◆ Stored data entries
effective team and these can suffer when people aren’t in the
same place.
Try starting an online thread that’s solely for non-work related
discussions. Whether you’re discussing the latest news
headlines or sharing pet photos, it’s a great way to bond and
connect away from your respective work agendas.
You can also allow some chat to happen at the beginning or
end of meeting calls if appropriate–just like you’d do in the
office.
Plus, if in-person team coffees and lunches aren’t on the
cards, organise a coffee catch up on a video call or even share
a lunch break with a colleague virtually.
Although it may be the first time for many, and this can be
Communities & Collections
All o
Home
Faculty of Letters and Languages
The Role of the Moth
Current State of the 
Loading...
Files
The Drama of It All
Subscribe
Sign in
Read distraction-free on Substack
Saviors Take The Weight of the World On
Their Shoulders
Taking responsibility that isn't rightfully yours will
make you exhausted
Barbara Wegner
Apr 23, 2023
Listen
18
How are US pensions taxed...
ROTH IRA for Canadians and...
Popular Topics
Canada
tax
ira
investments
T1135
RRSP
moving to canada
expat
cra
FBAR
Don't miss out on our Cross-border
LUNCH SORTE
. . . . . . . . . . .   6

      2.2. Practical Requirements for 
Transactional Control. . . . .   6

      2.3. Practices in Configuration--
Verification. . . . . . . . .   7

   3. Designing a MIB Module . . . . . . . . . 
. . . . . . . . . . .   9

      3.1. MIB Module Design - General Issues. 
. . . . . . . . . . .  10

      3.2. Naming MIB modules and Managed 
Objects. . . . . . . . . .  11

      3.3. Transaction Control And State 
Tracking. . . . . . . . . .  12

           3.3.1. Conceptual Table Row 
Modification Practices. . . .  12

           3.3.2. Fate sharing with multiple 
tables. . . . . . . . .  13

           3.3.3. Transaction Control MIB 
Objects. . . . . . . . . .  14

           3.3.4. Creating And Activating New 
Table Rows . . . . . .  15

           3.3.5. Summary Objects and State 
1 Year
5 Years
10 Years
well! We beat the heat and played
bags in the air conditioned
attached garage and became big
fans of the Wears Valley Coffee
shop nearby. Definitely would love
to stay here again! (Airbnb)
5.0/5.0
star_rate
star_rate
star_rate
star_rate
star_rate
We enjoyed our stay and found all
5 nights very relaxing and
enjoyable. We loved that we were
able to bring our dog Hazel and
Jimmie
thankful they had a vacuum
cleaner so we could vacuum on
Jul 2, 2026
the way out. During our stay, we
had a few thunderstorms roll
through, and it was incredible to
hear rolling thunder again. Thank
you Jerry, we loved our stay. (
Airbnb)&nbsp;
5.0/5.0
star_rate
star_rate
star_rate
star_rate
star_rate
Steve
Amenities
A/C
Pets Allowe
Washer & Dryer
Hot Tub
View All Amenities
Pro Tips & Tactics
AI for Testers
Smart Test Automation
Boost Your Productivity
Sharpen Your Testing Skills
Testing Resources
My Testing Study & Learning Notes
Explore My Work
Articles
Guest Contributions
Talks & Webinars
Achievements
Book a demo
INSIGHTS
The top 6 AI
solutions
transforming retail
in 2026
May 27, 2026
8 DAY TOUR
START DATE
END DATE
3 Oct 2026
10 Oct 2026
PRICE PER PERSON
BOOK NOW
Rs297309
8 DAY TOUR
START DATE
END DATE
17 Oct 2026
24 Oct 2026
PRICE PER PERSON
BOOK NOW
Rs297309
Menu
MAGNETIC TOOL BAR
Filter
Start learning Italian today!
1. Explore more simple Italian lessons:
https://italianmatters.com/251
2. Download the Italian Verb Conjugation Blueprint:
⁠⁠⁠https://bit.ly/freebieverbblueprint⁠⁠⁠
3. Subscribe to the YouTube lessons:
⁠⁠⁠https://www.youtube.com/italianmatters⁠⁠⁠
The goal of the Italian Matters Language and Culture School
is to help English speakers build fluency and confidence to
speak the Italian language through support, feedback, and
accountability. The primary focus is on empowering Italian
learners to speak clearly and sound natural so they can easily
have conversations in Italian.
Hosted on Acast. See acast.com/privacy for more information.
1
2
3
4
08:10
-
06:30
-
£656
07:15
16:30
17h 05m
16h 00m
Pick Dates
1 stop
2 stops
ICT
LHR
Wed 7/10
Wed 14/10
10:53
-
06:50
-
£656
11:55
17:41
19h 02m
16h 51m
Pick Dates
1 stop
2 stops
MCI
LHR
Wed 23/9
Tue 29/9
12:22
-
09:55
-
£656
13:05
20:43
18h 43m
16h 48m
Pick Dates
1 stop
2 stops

---

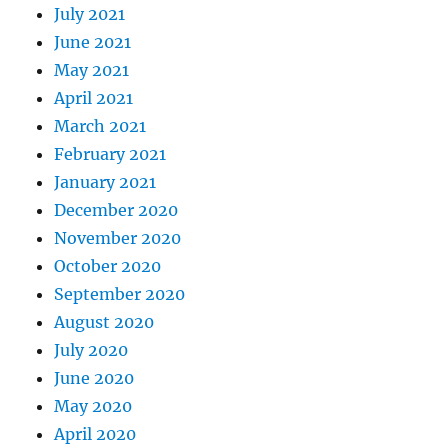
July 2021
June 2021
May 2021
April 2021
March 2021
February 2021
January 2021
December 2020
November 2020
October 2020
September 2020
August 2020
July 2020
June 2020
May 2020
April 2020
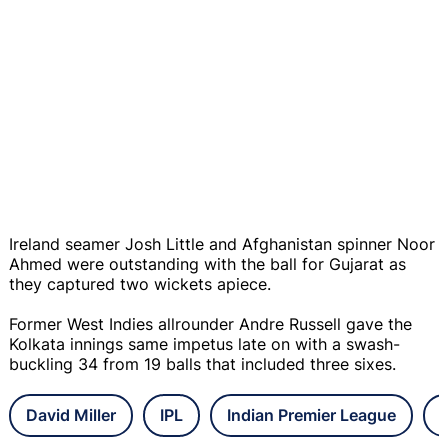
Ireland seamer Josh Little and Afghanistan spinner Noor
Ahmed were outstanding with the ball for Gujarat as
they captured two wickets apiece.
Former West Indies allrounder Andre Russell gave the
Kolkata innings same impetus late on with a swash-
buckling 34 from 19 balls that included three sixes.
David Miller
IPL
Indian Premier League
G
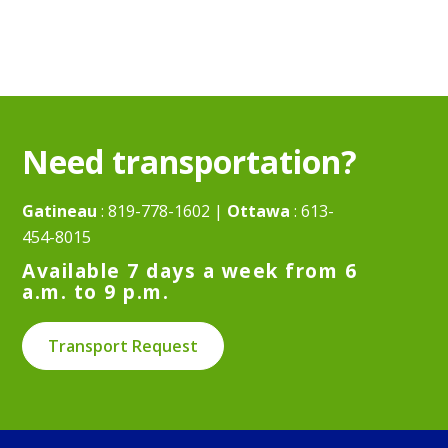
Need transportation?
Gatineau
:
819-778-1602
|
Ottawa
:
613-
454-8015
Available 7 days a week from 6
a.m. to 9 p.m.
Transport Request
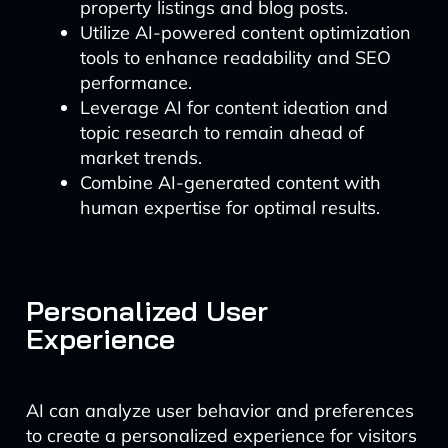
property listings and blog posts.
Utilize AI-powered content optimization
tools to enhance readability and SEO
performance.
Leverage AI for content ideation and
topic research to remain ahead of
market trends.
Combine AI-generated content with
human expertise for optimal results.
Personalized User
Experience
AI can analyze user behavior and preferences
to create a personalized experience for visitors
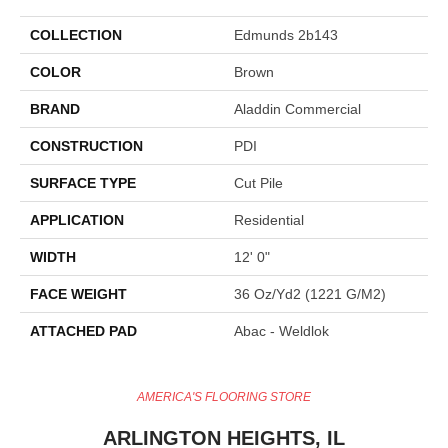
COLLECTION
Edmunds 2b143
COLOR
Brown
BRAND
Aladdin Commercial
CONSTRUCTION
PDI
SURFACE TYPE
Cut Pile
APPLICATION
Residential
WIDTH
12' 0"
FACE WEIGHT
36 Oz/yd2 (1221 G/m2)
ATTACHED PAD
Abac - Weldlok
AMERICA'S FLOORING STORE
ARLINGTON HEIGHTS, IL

==

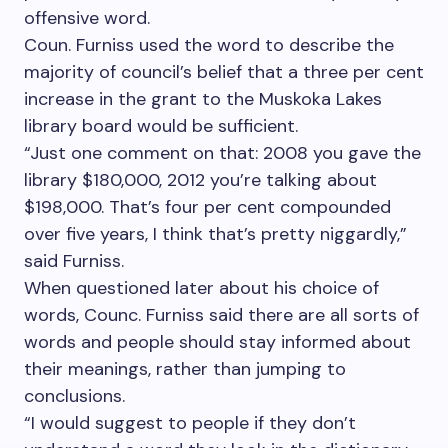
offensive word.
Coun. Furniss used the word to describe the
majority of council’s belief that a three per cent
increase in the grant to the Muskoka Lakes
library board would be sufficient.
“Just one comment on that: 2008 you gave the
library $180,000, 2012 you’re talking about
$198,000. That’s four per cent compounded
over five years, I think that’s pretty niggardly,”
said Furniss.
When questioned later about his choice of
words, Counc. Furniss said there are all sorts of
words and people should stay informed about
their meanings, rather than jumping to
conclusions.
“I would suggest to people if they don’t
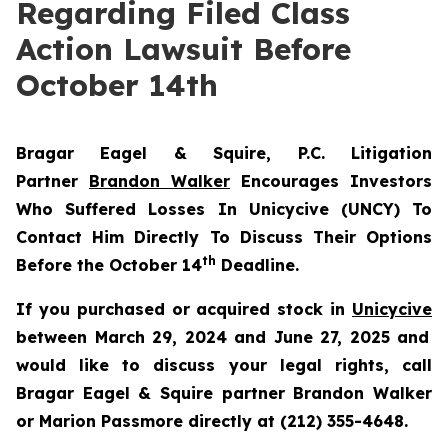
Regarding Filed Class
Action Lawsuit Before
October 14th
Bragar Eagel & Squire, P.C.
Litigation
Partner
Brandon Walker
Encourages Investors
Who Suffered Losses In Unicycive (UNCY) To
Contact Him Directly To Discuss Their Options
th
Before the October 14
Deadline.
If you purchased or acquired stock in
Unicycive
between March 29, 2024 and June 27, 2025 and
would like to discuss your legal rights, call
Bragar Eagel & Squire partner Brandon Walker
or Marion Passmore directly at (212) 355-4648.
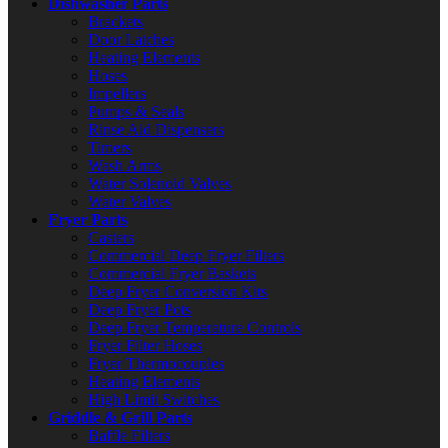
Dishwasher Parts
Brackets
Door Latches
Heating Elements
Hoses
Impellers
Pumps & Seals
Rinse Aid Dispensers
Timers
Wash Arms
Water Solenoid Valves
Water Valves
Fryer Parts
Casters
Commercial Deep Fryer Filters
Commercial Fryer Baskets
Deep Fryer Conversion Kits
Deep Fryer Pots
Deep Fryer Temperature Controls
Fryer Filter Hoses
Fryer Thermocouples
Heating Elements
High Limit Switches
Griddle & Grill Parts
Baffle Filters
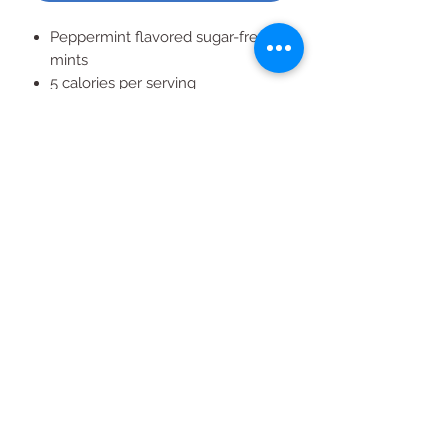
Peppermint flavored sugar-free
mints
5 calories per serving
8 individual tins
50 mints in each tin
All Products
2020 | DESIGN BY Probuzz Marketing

◆ GOAL OF THE EXERCISE
Find the line with "Who Suffered Losses In Unicycive (UNCY) To" in the data above, and from there retype each line exactly through the line with "Fryer Thermocouples", skipping the pictures along the way.

◆ SOLUTION BELOW
Who Suffered Losses In Unicycive (UNCY) To
Contact Him Directly To Discuss Their Options
th
Before the October 14
Deadline.
If you purchased or acquired stock in
Unicycive
between March 29, 2024 and June 27, 2025 and
would like to discuss your legal rights, call
Bragar Eagel & Squire partner Brandon Walker
or Marion Passmore directly at (212) 355-4648.
Dishwasher Parts
Brackets
Door Latches
Heating Elements
Hoses
Impellers
Pumps & Seals
Rinse Aid Dispensers
Timers
Wash Arms
Water Solenoid Valves
Water Valves
Fryer Parts
Casters
Commercial Deep Fryer Filters
Commercial Fryer Baskets
Deep Fryer Conversion Kits
Deep Fryer Pots
Deep Fryer Temperature Controls
Fryer Filter Hoses
Fryer Thermocouples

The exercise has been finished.